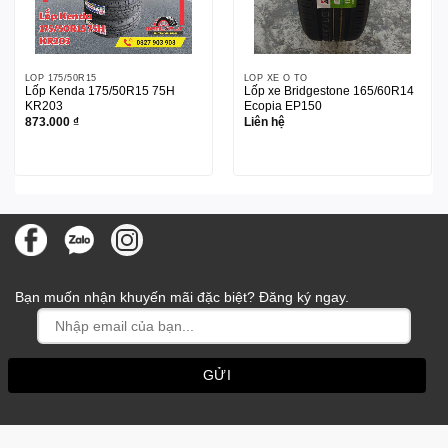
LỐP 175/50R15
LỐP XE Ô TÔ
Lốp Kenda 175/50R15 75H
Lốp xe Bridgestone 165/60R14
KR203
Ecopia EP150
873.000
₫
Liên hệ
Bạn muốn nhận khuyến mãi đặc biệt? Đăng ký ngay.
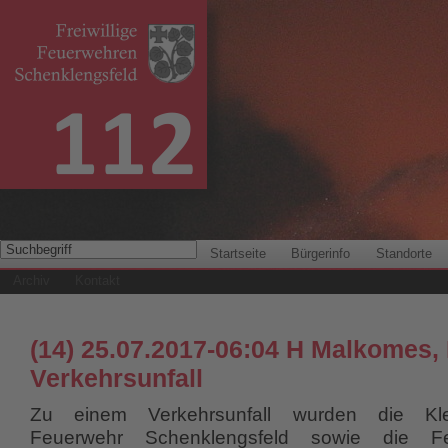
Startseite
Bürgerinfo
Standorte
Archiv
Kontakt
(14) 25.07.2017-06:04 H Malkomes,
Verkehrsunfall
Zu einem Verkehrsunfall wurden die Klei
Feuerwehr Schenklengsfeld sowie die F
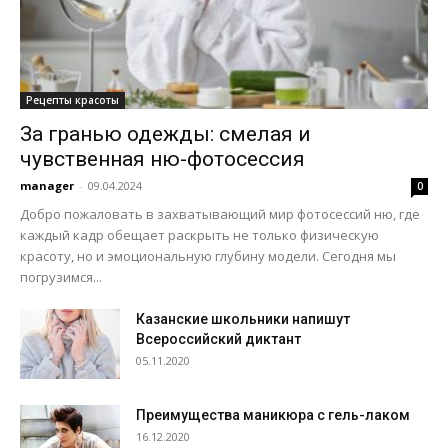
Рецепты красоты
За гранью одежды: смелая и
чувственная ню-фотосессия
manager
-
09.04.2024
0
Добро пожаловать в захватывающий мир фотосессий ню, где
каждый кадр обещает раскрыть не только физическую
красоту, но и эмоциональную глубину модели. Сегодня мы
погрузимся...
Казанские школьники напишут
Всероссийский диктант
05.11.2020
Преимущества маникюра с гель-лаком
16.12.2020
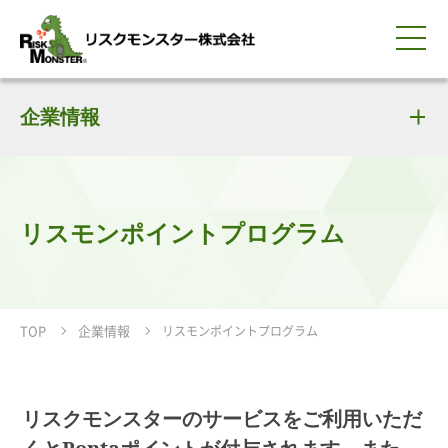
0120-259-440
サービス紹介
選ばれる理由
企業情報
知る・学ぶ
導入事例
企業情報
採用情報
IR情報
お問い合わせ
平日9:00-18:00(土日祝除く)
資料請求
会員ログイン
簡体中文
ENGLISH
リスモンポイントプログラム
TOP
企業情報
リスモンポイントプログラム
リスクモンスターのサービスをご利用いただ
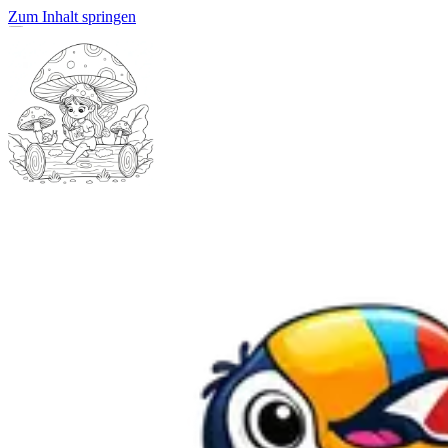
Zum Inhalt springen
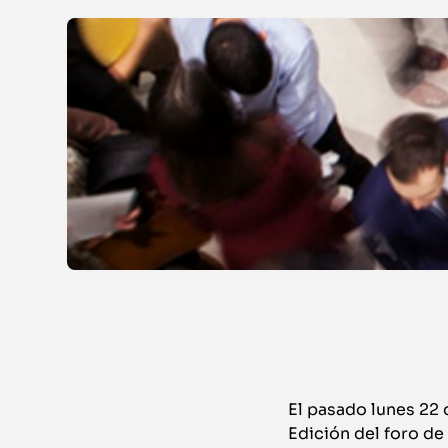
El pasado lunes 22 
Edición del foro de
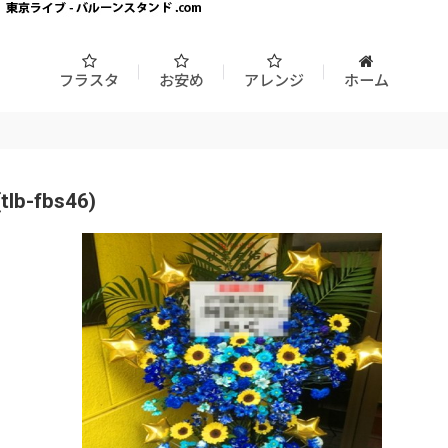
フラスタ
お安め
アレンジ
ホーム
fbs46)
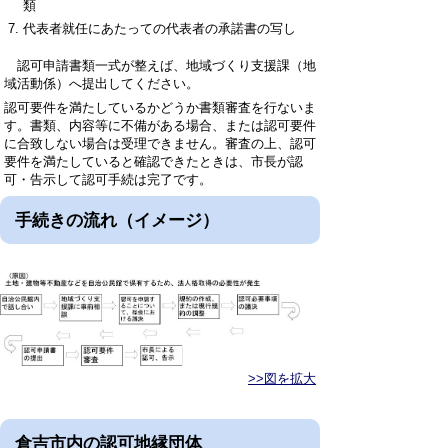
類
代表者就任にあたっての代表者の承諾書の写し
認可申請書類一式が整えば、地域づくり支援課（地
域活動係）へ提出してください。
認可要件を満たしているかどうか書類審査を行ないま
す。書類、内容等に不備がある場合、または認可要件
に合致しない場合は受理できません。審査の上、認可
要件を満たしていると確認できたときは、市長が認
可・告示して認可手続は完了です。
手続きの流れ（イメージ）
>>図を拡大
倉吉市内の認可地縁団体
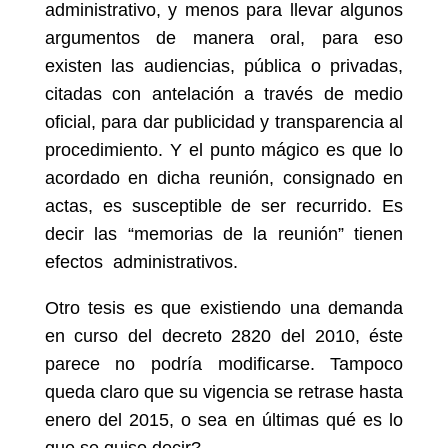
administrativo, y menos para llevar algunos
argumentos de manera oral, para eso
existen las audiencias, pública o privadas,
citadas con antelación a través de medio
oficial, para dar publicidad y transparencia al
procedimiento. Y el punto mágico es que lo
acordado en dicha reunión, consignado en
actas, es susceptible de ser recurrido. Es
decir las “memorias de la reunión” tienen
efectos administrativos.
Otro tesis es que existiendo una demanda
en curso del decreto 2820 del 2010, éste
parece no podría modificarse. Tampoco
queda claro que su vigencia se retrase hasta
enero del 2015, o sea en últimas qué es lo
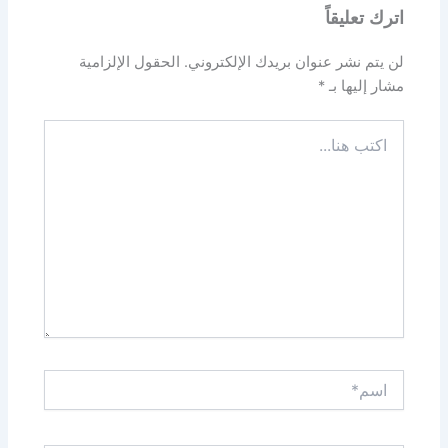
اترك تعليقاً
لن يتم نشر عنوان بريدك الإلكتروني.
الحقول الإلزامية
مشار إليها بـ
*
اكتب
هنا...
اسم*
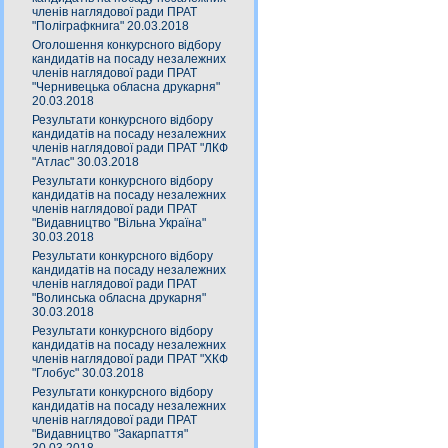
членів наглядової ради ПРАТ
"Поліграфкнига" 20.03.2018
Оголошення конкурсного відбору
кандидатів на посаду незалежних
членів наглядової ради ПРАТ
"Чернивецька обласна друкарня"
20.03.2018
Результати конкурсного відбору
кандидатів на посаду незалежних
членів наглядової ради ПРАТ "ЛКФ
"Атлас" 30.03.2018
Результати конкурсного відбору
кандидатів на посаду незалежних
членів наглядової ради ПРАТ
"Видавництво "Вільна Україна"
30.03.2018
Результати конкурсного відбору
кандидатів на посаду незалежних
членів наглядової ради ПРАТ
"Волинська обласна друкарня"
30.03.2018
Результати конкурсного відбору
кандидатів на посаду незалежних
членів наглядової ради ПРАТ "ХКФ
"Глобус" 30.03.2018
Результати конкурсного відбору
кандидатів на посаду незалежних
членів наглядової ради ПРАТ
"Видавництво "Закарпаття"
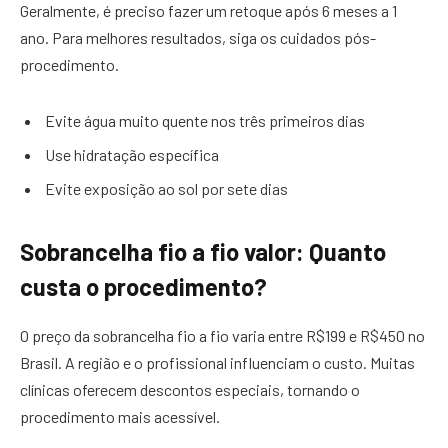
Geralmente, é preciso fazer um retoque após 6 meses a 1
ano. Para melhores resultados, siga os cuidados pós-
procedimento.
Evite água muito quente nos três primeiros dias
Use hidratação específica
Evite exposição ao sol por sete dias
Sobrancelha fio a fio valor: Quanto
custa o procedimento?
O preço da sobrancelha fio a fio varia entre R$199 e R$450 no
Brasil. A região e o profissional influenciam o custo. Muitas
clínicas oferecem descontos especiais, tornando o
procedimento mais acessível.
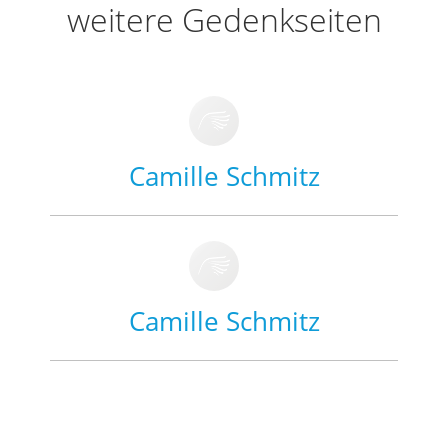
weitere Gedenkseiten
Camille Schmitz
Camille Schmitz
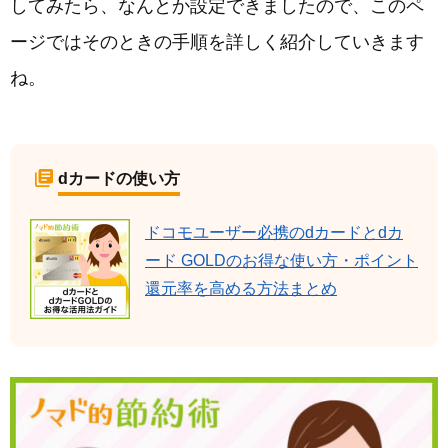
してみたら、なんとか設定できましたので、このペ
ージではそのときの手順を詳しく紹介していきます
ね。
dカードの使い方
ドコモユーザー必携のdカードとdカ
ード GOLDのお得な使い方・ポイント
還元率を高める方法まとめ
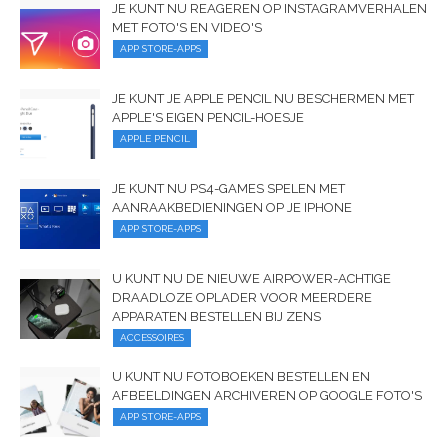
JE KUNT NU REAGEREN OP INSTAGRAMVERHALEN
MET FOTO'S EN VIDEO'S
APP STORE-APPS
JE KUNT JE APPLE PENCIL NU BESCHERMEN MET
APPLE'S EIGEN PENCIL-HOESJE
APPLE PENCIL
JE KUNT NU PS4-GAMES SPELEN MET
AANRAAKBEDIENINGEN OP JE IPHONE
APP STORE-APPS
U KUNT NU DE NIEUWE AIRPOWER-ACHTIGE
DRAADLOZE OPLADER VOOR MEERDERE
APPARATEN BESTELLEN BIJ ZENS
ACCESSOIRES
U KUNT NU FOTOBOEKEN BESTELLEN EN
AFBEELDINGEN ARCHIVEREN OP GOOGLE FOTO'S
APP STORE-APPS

+ + +

Print only the lines from the first line of the data above through the one containing "Добро пожаловать в", exactly as they are, with pictures omitted.

Reply to the task ->
LỐP 175/50R15
LỐP XE Ô TÔ
Lốp Kenda 175/50R15 75H
Lốp xe Bridgestone 165/60R14
KR203
Ecopia EP150
873.000
₫
Liên hệ
Bạn muốn nhận khuyến mãi đặc biệt? Đăng ký ngay.
Startseite
Bürgerinfo
Standorte
Archiv
Kontakt
(14) 25.07.2017-06:04 H Malkomes,
Verkehrsunfall
Zu einem Verkehrsunfall wurden die Klei
Feuerwehr Schenklengsfeld sowie die F
Рецепты красоты
За гранью одежды: смелая и
чувственная ню-фотосессия
manager
-
09.04.2024
0
Добро пожаловать в захватывающий мир фотосессий ню, где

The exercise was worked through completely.